Paneer Roll

Paneer Rolls, the name itself is alluring. These are very simple and easy to make. Pack it up for lunch or even enjoy it as a snack.

Course: Main Course

Cuisine: North Indian

Time: Preparation – 10 mins, Cooking –  25 mins, Total – 35 mins

Servings: makes 4-5 rolls


  1. Filling –
    • Paneer (Indian Cottage Cheese) – 200 grams (grated or crumbled)
    • Onion – 1 medium (finely chopped)
    • Capsicum – 1/2 cup (finely chopped)
    • Carrot – 1/2 cup (grated)
    • Green Chilli – 1 (finely chopped)
    • Cumin Powder – 1/2 tsp
    • Dry Mango Powder (Amchur Powder) – 1/2 tsp
    • Black Pepper Powder – 1/4 tsp
    • Oil – 2 tbsp
    • Salt to taste
  2. Rotis –
    • Wheat Flour – 1 cup
    • Oil – for shallow frying the rotis
    • Water – to knead the dough
    • Salt to taste
  3. Chutney – recipe here.

PS: 1 Cup = 250 ML.

How to make Paneer Roll:

  1. Heat oil in a pan or a kadai.
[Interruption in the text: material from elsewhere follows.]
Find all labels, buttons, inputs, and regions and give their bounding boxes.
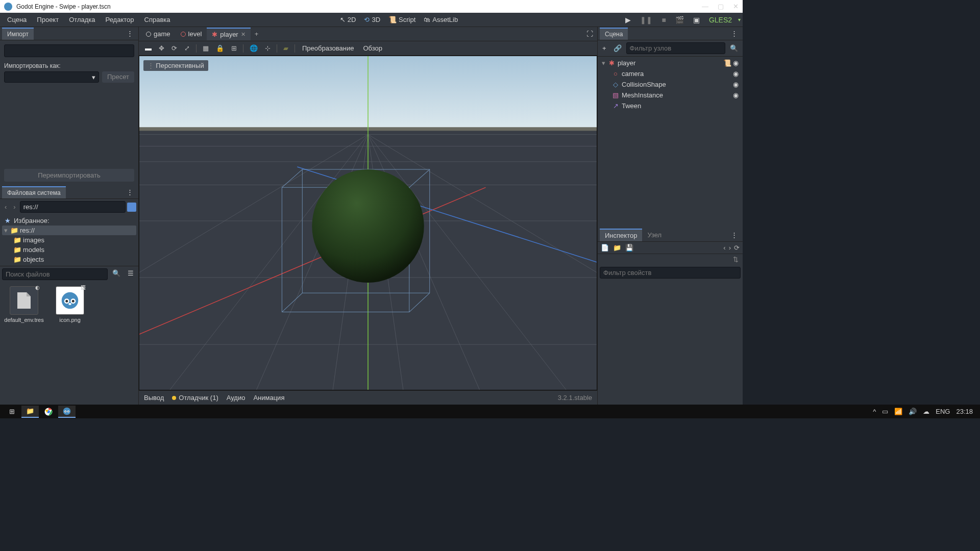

Add onions, capsicum and green chillies. Cook till onions are translucent
  2. Add grated carrot. Cook for 2-3 mins on medium flame
  3. Add paneer, cumin powder, dry mango powder, black pepper powder and salt. Cook for another 2-3 mins on medium flame. Paneer filling is ready. Keep aside
  4. Take wheat flour in a bowl. Add water as required and make a smooth and soft dough. Keep aside for 15 mins
  5. Divide dough into four equal portions or as desired. Make round balls
  6. Dust the ball with flour and roll it to make a thin roti (it should not be thick)
  7. Heat a tawa or a pan. Place the roti and cook still you get the brown spots. Flip the roti and spread some oil
  8. Similarly repeat on the other side. Cook from both the sides till golden brown
  9. Remove it and keep it in a container covered to keep it warm and not turning hard. Similarly prepare rest of the rotis
  10. Now take a roti and place on a flat surface. Spread some chutney
  11. Place the paneer filling in the center and roll it, you also roll it in a foil or a butter paper
  12. Your Paneer Rolls are ready. Serve hot.